THE STATE could no longer afford its public sector pay bill, Fine Gael communications spokesman Simon Coveney said.
“Some €20 billion per year is not affordable and there is simply no getting away from that fact,’’ he said.
“We have either to cut jobs or cut pay. There is no ducking this issue, despite the understandable anger of many good public servants, who did not cause the crisis.’’ Mr Coveney said that the market was already forcing salary reductions and had forced 120,000 redundancies in the private sector in the past year.
“So the Government needs to do what is necessary in the public sector.’’
Mr Coveney quoted from an Irish Times editorial of January 28th, 1982, exactly 27 years ago.
“Let no-one underestimate how vital the quality of leadership is to the country in this hour of present danger. Life cannot continue in the spendthrift fashion of recent years.
“Unless the community is prepared to accept voluntarily, a cut in its standard of living, that cut will be imposed with considerably more vigour from without.
“A flourishing democracy requires that those who populate it take responsibility – individually and collectively – for decisions taken in its name.

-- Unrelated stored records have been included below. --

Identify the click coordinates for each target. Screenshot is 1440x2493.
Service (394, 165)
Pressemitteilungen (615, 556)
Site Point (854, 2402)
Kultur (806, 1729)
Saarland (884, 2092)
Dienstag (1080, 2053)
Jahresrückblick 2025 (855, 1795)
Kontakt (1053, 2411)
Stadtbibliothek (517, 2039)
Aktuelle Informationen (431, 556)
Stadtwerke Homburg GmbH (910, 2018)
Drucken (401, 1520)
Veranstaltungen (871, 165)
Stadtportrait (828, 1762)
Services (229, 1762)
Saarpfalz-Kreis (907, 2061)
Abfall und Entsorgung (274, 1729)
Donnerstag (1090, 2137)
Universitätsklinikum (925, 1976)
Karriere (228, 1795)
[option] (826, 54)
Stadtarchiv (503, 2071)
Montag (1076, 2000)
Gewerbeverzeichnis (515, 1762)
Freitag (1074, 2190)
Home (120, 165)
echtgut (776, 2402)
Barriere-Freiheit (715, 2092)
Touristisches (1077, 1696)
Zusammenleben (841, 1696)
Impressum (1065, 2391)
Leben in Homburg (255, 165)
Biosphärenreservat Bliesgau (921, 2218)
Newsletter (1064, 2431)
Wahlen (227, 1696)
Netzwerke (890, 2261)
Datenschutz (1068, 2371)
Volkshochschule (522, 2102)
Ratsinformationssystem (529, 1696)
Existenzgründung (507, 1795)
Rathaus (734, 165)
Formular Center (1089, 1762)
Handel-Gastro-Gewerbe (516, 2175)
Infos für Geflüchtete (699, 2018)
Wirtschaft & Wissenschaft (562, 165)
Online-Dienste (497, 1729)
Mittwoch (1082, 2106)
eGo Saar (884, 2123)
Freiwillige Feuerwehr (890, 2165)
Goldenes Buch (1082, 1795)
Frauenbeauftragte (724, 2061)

“That major mistakes were made in the recent past is undeniable; that the community can now shrug off the responsibility for them by refusing to pay up is impossible; the slate cannot be wiped clean at a stroke. Will the country rise to such leadership?”
Mr Coveney remarked: “How true that is 27 years later, as we relive the same kind of challenges we faced then.’’
Sinn Féin economy spokesman Arthur Morgan asked how the Government could find billions to bail out banks and property developers, when there was not a brass farthing for schools or the elderly.
“There is not enough funding to hire midwives to allow them do their work properly. The midwife ratio should be one to every 25 births, but in the maternity unit of Our Lady of Lourdes Hospital in Drogheda, the ratio is currently one midwife to every 48 births.”
Minister for the Environment John Gormley said that much had been made in and outside the House of the recent international coverage given to Ireland. Some, indeed, had used the commentary as a political stick.
“It has not been written with balance, but with malice in mind.”
Mr Gormley said that Ireland faced a challenge equal to the greatest the State had faced since its foundation some 90 years ago.
Minister of State for Agriculture Trevor Sargent said there must be support for the growers of fruit and vegetables.
“I am talking about the farmers who are still growing. I can document others, from Cork to Donegal to Dublin, and in between, who are no longer growing.
“In many cases, they have left their land uncultivated which is a tragedy not only for them and their families, but for all of us, in terms of food security,” he added.